20/04/2024

Le Regard

De l’information fouillée et vérifiée

RDC: près de 7 mois après leur arrivée à la tête du CAMI, le DG Mabolia et son équipe rétablissent l’ordre dans le secteur minier congolais

De gauche à droite, le Président du Conseil d'administration, Crispin Mbindule Mitono et Jacques Muyumba Ndubula, Directeur Général Adjoint, ainsi que Le Directeur Général du Cadastre minier, Popol Mabolia Yenga au milieu.

Le Directeur Général du Cadastre minier, Popol Mabolia Yenga, Jacques Muyumba Ndubula, Directeur Général Adjoint et le Président du Conseil d’administration, Crispin Mbindule Mitono, ont échangé lundi 26 février 2024 avec les parties prenantes du secteur des mines dont GLENCORE, SOKIMO et tant d’autres, autour des thématiques liées à la gestion du domaine minier.

Cette équipe dirigeante du Cadastre minier-CAMI- a, par le biais de son DG, devant presse et parties prenantes, au siège du CAMI situé dans la commune de la Gombe à Kinshasa, fait la restitution de leur prestation durant près de 7 mois, à l’occasion de  leurs 100 premiers jours au sein de cette entreprise publique. Dans son speech, le DG Mabolia a présenté les avancées remarquables qui se sont faites depuis leur arrivée à la tête cet établissement de l’État congolais.
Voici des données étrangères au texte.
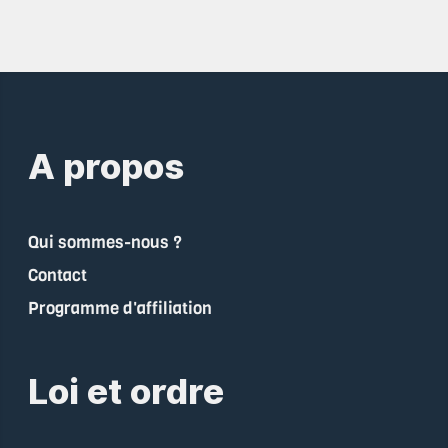
A propos
Qui sommes-nous ?
Contact
Programme d'affiliation
Loi et ordre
Selon lui, son équipe a réussi à récupérer environ 10 000 km² de gèle des concessions ne respectant pas la loi. Ces concessions qui représentent plus de 1000 titres miniers, soit un tiers, sur les 3050 toutes catégories confondues, sont répertoriés à ce jour par le CAMI. Elle a également réussi l’augmentation de frais de droit superficiel qui est passé de 1000$ à 5000$, dans le but de décourager les cumulards de carrés miniers.

«D’abord, il n’y a jamais eu un Conseil d’administration au sein du CAMI. Il a fallu installer le Conseil d’administration. Ensuite, il y a plein de permis qui ont été donnés, plus de 3000. Nous avons revisité la situation de ces permis et avons vu qu’il y avait beaucoup de problèmes, la loi n’était pas respectée. Pour ce, nous avons donc procédé à l’assainissement du Cadastre minier. Nous avons aussi regardé l’application de la loi dans le contexte du cadastre minier, en ce qui concerne le commencement des travaux, les empiètements… Nous avons donc nettoyé le fichier cadastral. Et aujourd’hui plus de 10.000 Km² de carrés miniers ont été récupérés», a expliqué M. Mabolia.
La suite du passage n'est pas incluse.